The country has been struggling with a low insurance penetration rate. But there is potential for immense growth if technology is adopted in the industry.
Data from the Insurance Regulatory Authority (IRA) shows that as of the end of 2020 insurance penetration stood at 2.17 percent against the global 7.4 percent average.
The industry tends to stay traditional and is slow to change. However, new trends have been impacting the insurance marketplace, creating fierce competition.
Some of the challenges facing the industry include delivering a personalised policyholder experience, rising costs of operations, business intelligence, stiff competition and outdated technology infrastructure.
“Partnerships make it possible for products to be distributed in large volumes which is critical because these products have low margins. Technology and innovation on the other hand reduce premium collection and claim payment costs,” says Evah Kimani, Britam’s partnership and digital director.
A big barrier to insurance uptake aside from numerous products in the market is high premiums that do not cater to Kenyans living below the poverty index.
Lowering premiums has the potential to lower the entry barrier for consumers to purchase insurance products.
“These consumers are most vulnerable to life’s risks such as hospital admission or death of a loved one. These are the customers we want to protect through low premium products distributed through digital platforms,” says Saurabh Sharma, Britam’s emerging consumers’ director.
Tom Mulwa, the managing director at Liasion Insurance notes that efforts to raise the insurance uptake in the country have been made much harder by a lack of trust.
“The reason why the rate has been below 3 percent is that the industry lost trust a long time ago, and the best way to gain it back is through technology because when you provide a self-service platform then people can feel, touch, and see the service,” says Mr Mulwa.

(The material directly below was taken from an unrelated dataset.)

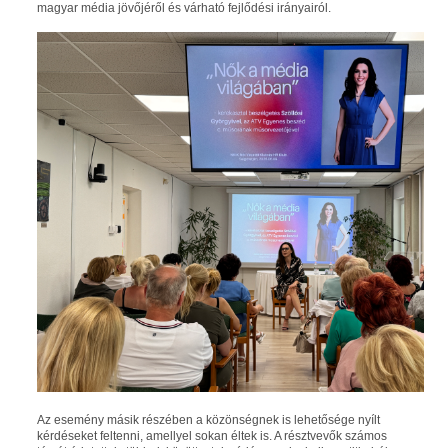
magyar média jövőjéről és várható fejlődési irányairól.
Az esemény másik részében a közönségnek is lehetősége nyílt
kérdéseket feltenni, amellyel sokan éltek is. A résztvevők számos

“Other industries that leverage on technology have been able to generate very good growth. I believe that technology is going to improve that trust and catalyse growth in the insurance sector.”
Companies are leveraging data-driven solutions, and artificial intelligence to create products that best suit their target markets.
Predictive analytics is helping insurance companies identify claims that can unexpectedly become high-cost losses.
This also allows insurers to analyse their claims processes based on historical data and make informed decisions to enhance efficiency.
With predictive analytics, insurers can use data to determine events, information, or other factors that could affect the outcome of claims.
“On the retail and motor sectors we are using telematics and artificial intelligence in our business. This helps us in pricing and coming up with a rate depending on the policyholder’s behaviour,” says Mr Mulwa.
He adds that they use data analytics in various sectors such as agriculture to monitor weather patterns among others has delivered great results.
Technology has helped insurers not only identify high-risk customers but also in triaging claims, identifying odd and fraudulent claims, and providing a personalised experience.
“Use of technology continues to increase across the whole insurance value chain from product innovation, underwriting, and distribution,” obserces Tom Gichuhi, the Association of Kenya Insurers (AKI) executive director.
Mr Gichuhi adds that the adoption of tech will ease operations and provide customers with better services at more affordable rates.
“Technology will help us have access to much more data that we can synthesise to make sense of trends and also put in measures to detect and combat fraud,” says Mr Gichuhi.